Page:Le livre des mille nuits et une nuit, Tome 9, trad Mardrus, 1902.djvu/167

Cette page a été validée par deux contributeurs.
histoire de fleur-de-grenade…
155

… Quant à sa croupe bénie, but des souhaits et des désirs, elle était si fastueuse, en vérité, que le marchand lui-même n’avait pu trouver un voile assez grand pour l’envelopper.

Aussi le roi fut-il émerveillé de tout cela à la limite de l’émerveillement ; et il demanda au marchand : « Ô cheikh, à combien cette esclave ? » Il répondit : « Ô mon seigneur, moi je l’ai achetée de son premier maître pour deux mille dinars ; mais, depuis, j’ai voyagé avec elle pendant trois ans pour arriver jusqu’ici, et j’ai dépensé de la sorte pour elle trois autres mille dinars : aussi n’est-ce point une vente que je viens te proposer, mais c’est un cadeau que je t’offre, de moi à toi ! » Et le roi fut charmé du langage du marchand, et le revêtit d’une splendide robe d’honneur et lui fit donner dix mille dinars d’or. Et le marchand baisa la main du roi, et le remercia pour sa bonté et sa munificence, et s’en alla en sa voie.

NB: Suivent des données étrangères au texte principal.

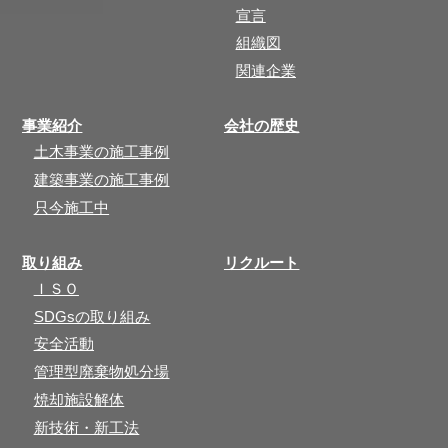
宣言
組織図
関連企業
事業紹介
会社の歴史
土木事業の施工事例
建築事業の施工事例
只今施工中
取り組み
リクルート
ＩＳＯ
SDGsの取り組み
安全活動
管理型廃棄物処分場
焼却施設解体
新技術・新工法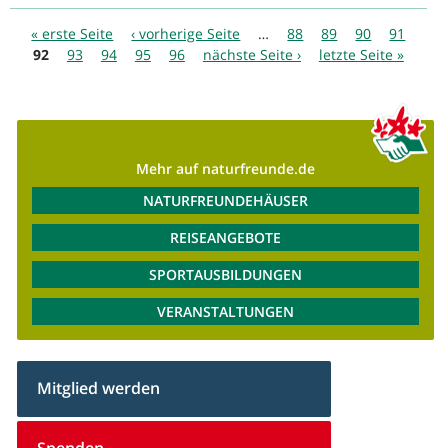
Seiten
« erste Seite
‹ vorherige Seite
…
88
89
90
91
92
93
94
95
96
nächste Seite ›
letzte Seite »
Mehr auf naturfreunde.de
NATURFREUNDEHÄUSER
REISEANGEBOTE
SPORTAUSBILDUNGEN
VERANSTALTUNGEN
Mitglied werden
Spenden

Alors le roi dit aux intendantes et aux femmes du palais : « Conduisez-la au hammam et soignez-la et, après avoir fait disparaître d’elle les traces du voyage, ne manquez pas de l’oindre de nard et de parfums, et de lui donner, comme appartement, le pavillon dont les fenêtres regardent la mer. » Et les ordres du roi furent exécutés à l’heure et à l’instant.

Or, la ville capitale où régnait le roi Schahramân se trouvait, en effet, située sur le bord de la mer, et son nom était la Ville-Blanche. Et c’est ainsi que les femmes du palais purent conduire, après le bain, l’adolescente étrangère dans un pavillon qui regardait la mer.